◆ **WORK ITEM**
Your answer must consist of exactly the lines below, starting with the line with "用力の養成まで効率的に学習。5科目合計プラス50点の「成績アッ" and going on through the line with "名までの少人数授業で、共に学ぶ生徒同士で切磋琢磨しなが", and nothing else.

◆ **GIVEN ENTRIES**

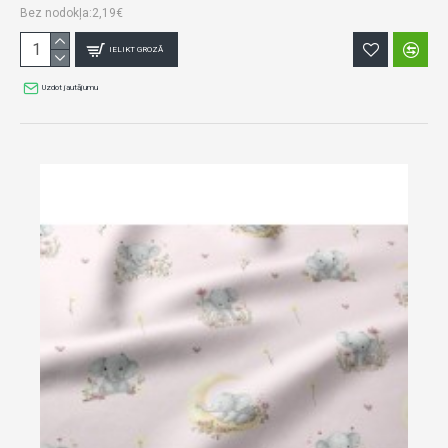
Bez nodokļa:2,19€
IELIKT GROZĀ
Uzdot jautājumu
--
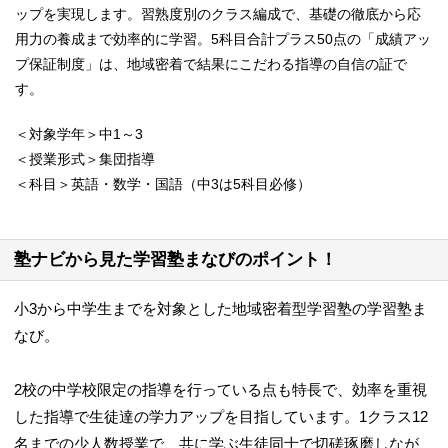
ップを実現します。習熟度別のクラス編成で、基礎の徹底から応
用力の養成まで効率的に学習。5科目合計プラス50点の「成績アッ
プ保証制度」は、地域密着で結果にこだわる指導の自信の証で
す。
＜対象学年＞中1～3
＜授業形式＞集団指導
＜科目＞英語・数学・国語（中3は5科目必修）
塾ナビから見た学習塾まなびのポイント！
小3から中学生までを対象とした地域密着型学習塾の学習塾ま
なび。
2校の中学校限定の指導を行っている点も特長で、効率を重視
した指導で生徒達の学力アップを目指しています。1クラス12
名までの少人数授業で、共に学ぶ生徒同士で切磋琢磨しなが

◆ **REPLY**
用力の養成まで効率的に学習。5科目合計プラス50点の「成績アッ
プ保証制度」は、地域密着で結果にこだわる指導の自信の証で
す。
＜対象学年＞中1～3
＜授業形式＞集団指導
＜科目＞英語・数学・国語（中3は5科目必修）
塾ナビから見た学習塾まなびのポイント！
小3から中学生までを対象とした地域密着型学習塾の学習塾ま
なび。
2校の中学校限定の指導を行っている点も特長で、効率を重視
した指導で生徒達の学力アップを目指しています。1クラス12
名までの少人数授業で、共に学ぶ生徒同士で切磋琢磨しなが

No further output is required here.